(Collected data)
------------------------------

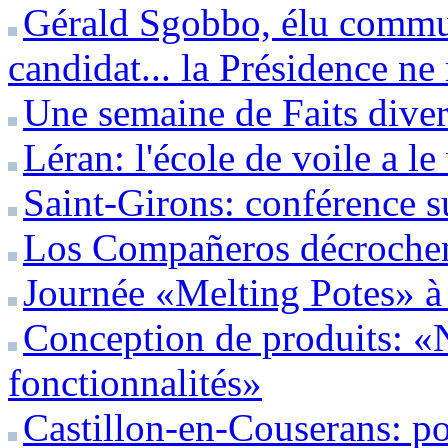
Gérald Sgobbo, élu commun
candidat... la Présidence ne
Une semaine de Faits diver
Léran: l'école de voile a l
Saint-Girons: conférence s
Los Compañeros décrochent
Journée «Melting Potes» 
Conception de produits: «
fonctionnalités»
Castillon-en-Couserans: pou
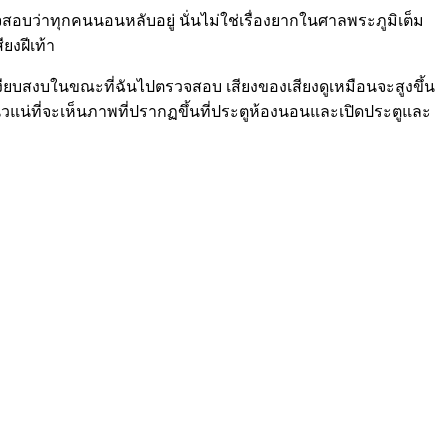
วจสอบว่าทุกคนนอนหลับอยู่ นั่นไม่ใช่เรื่องยากในศาลพระภูมิเต็ม
ยงฝีเท้า
านเงียบสงบในขณะที่ฉันไปตรวจสอบ เสียงของเสียงดูเหมือนจะสูงขึ้น
น่วแน่ที่จะเห็นภาพที่ปรากฏขึ้นที่ประตูห้องนอนและเปิดประตูและ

------------------------------

What this task involves
Leaving out the pictures, repeat all of the entries exactly.

Expected output
Gérald Sgobbo, élu commun
candidat... la Présidence ne
Une semaine de Faits diver
Léran: l'école de voile a l
Saint-Girons: conférence s
Los Compañeros décrochent
Journée «Melting Potes» 
Conception de produits: «
fonctionnalités»
Castillon-en-Couserans: pou
วจสอบว่าทุกคนนอนหลับอยู่ นั่นไม่ใช่เรื่องยากในศาลพระภูมิเต็ม
ยงฝีเท้า
านเงียบสงบในขณะที่ฉันไปตรวจสอบ เสียงของเสียงดูเหมือนจะสูงขึ้น
น่วแน่ที่จะเห็นภาพที่ปรากฏขึ้นที่ประตูห้องนอนและเปิดประตูและ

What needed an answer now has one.